A Night at the Barr Camp and the Final Descent
The Baileys quickly sent me to my sleeping bag. The bunkhouse was mostly inhabited with a group of jovial 20-something types who had hiked up for the night. They tried to deal me into their hand of Uno illuminated by the bunkhouse Christmas lights and their headlamps, but I was spent. I went over my pictures from the day then listened to some tunes on my MP3 and quickly fell asleep. Other than the usual tossing and turning, I slept better than I usually do.
Breakfast was at 7 sharp and consisted of buttermilk pancakes that we washed down with Neal’s coffee. I was amazed to find a copy of the Colorado Springs Gazette Sunday morning paper in the kitchen that a hiker had brought up for Neal. I grabbed the sports page and fell in love with the Barr Camp and Pike Peak all the more. The NFL draft was the previous day and I had enough of being “removed from it all.” I wanted to know how my long suffering Cleveland Browns had done the previous day.

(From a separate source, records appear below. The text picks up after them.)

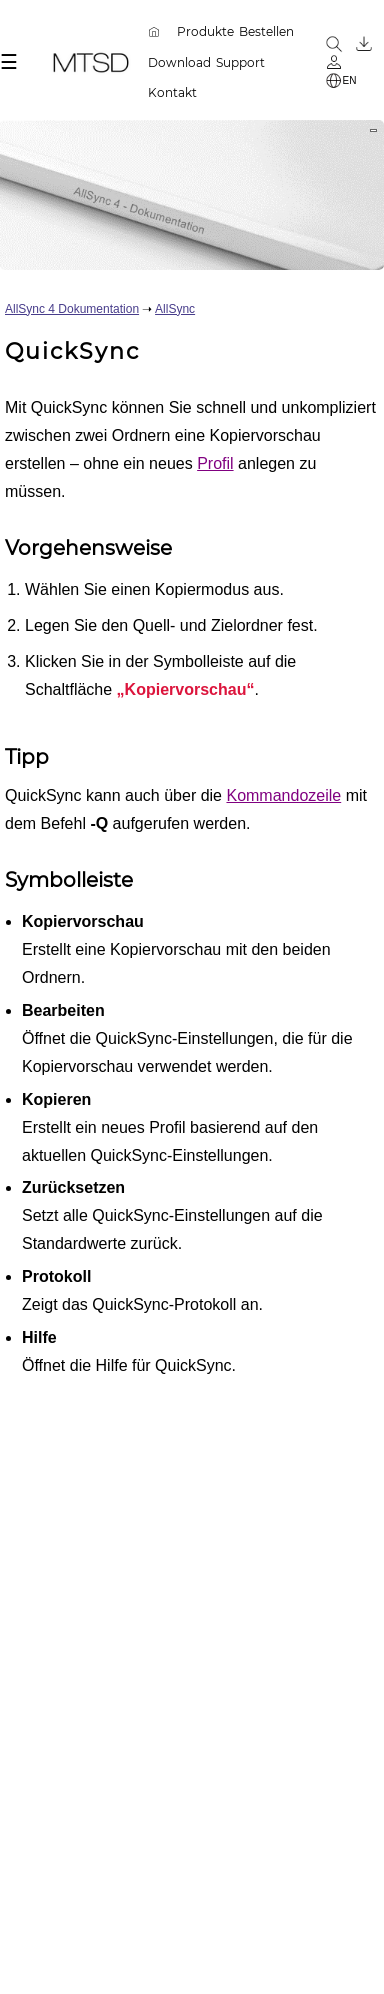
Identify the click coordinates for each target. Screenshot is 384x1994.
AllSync (175, 309)
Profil (215, 463)
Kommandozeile (283, 795)
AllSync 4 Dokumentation (72, 309)
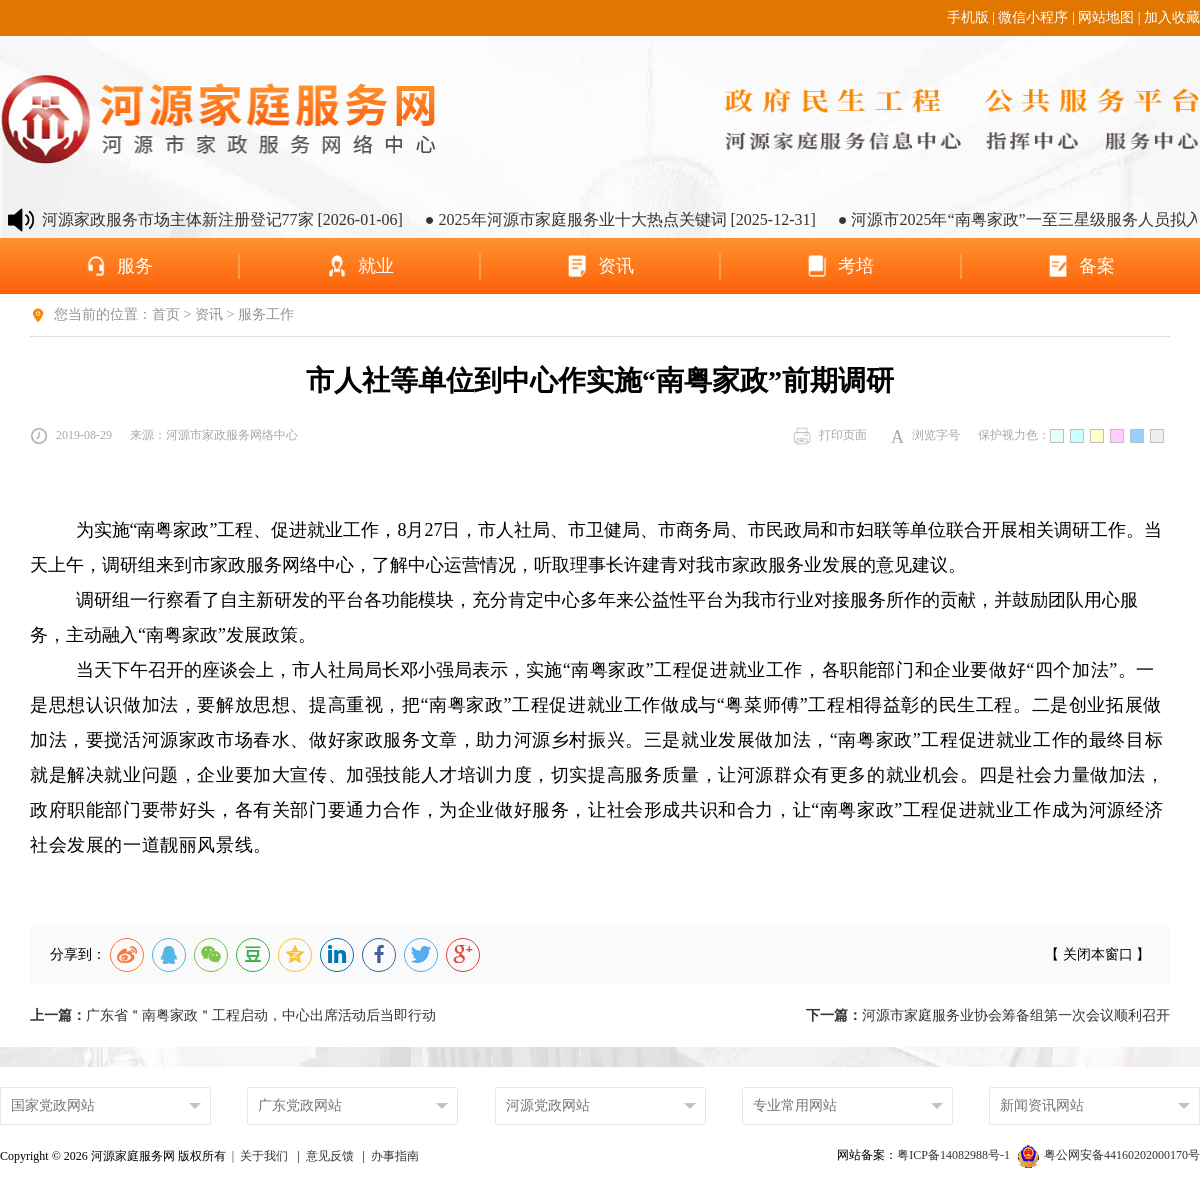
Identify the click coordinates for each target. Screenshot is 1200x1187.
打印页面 (830, 436)
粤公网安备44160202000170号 (1109, 1155)
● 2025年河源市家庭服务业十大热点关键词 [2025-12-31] (632, 219)
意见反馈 (330, 1156)
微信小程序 (1033, 17)
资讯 (209, 314)
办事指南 (395, 1156)
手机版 (968, 17)
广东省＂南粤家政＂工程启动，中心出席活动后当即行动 (233, 1015)
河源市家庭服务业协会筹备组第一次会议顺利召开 (988, 1015)
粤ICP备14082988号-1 (955, 1155)
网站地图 (1106, 17)
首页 (166, 314)
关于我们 (264, 1156)
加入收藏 (1172, 17)
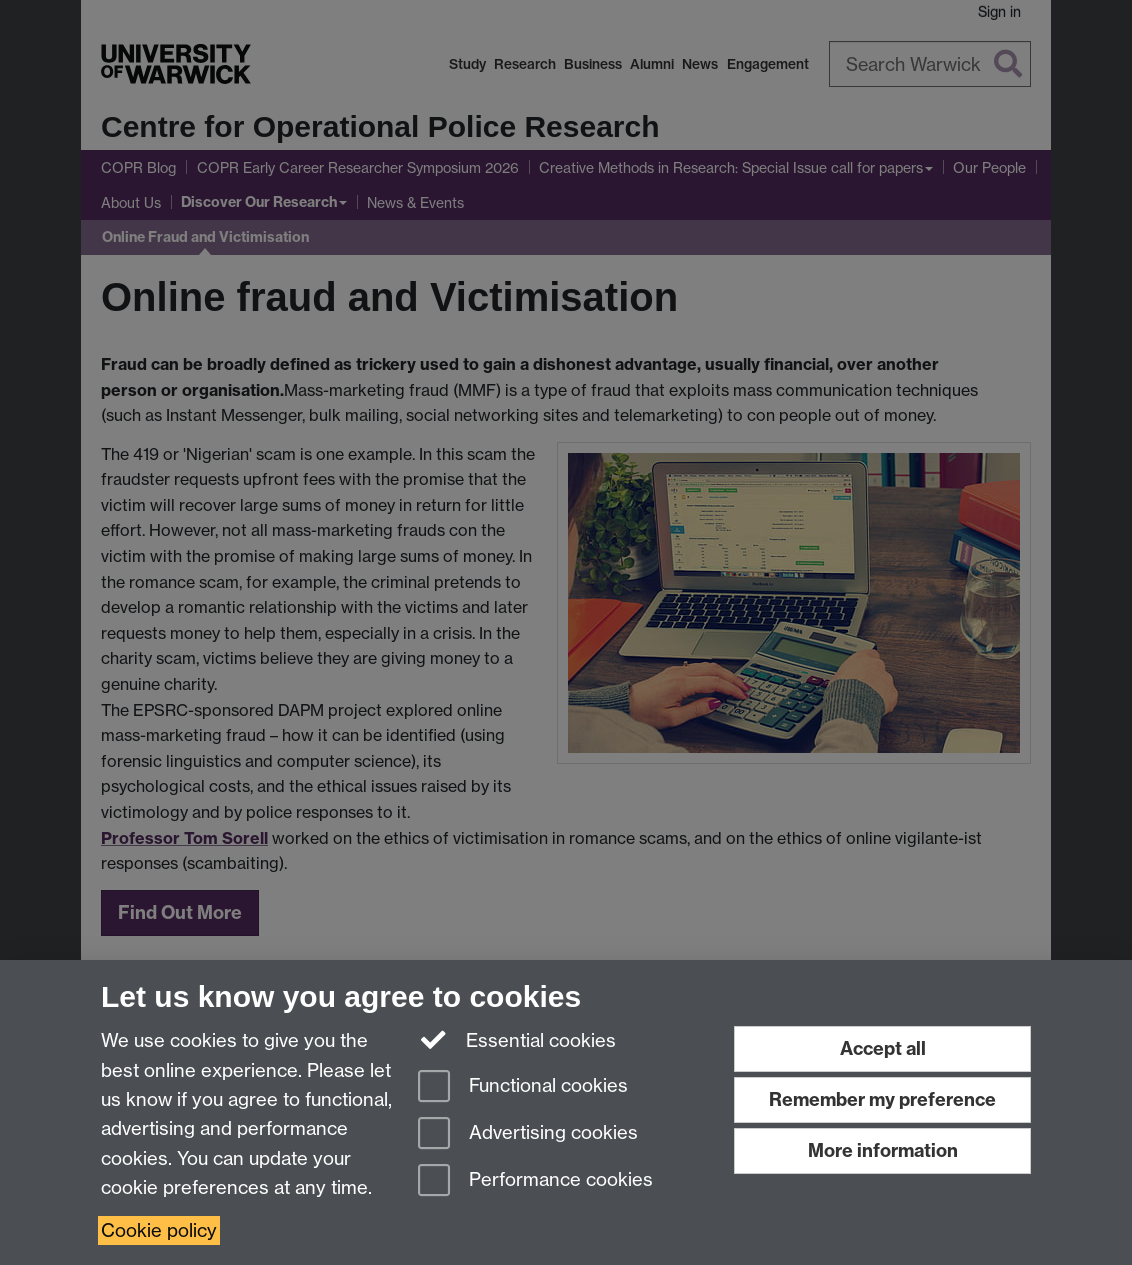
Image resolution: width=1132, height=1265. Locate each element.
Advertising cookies (528, 1134)
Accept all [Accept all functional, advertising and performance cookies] (883, 1048)
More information (883, 1150)
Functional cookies (523, 1087)
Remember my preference (882, 1099)
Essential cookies (517, 1039)
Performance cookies (535, 1181)
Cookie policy (159, 1230)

It was a warm and beautiful Colorado Sunday morning. We donned our packs and started our leisurely climb down the end of the Barr Trail. Somewhere along the line we decided to descend the infamous Incline at the end of the Barr. This would shorten our descent by 3 miles, but would require losing 1,900 ft. over 0.9 miles. This Colorado Springs icon was packed with weekend warriors, most of who were making their way up the Incline. I have always found it so ironic that this old abandoned incline train track is well marked with no trespassing signs, only to have it smothered with everything from blue jean clad Texans making the climb of their lives to Olympic athletes training for much higher goals. As we picked our way down the countless steps I had the good fortune of snagging a tiny Yorkshire terrier who had escaped from its owner and was hell-bent on beating everyone to the top. I had done my good deed for the day, which I rationalized made my trespassing justified.
By the time we reached the bottom of the Incline the 3 of us had what Alan called, “Elvis knees.” We were spent, but more than satisfied as Shannon picked us up on the other side of the mountain from where she had deposited us the morning before. The tourists who were taking our pictures the previous afternoon were already making their way back to Iowa to tell Aunt Milly or Tilly or whatever her name is about the crazy mountaineers they saw on top of Pikes Peak. We were rock stars … very old rock stars.
Though I would like to claim my idea of a Pikes Peak Grand Traverse as an original idea, I’m sure some other brighter mind down through the storied history of America’s Mountain has traversed this great peak. I know that we most likely followed in their footsteps. Still, I ask myself how many more times and how many more routes will I follow to the top of this grand peak over the course of my life and my love for this mountain sweeps over me once again.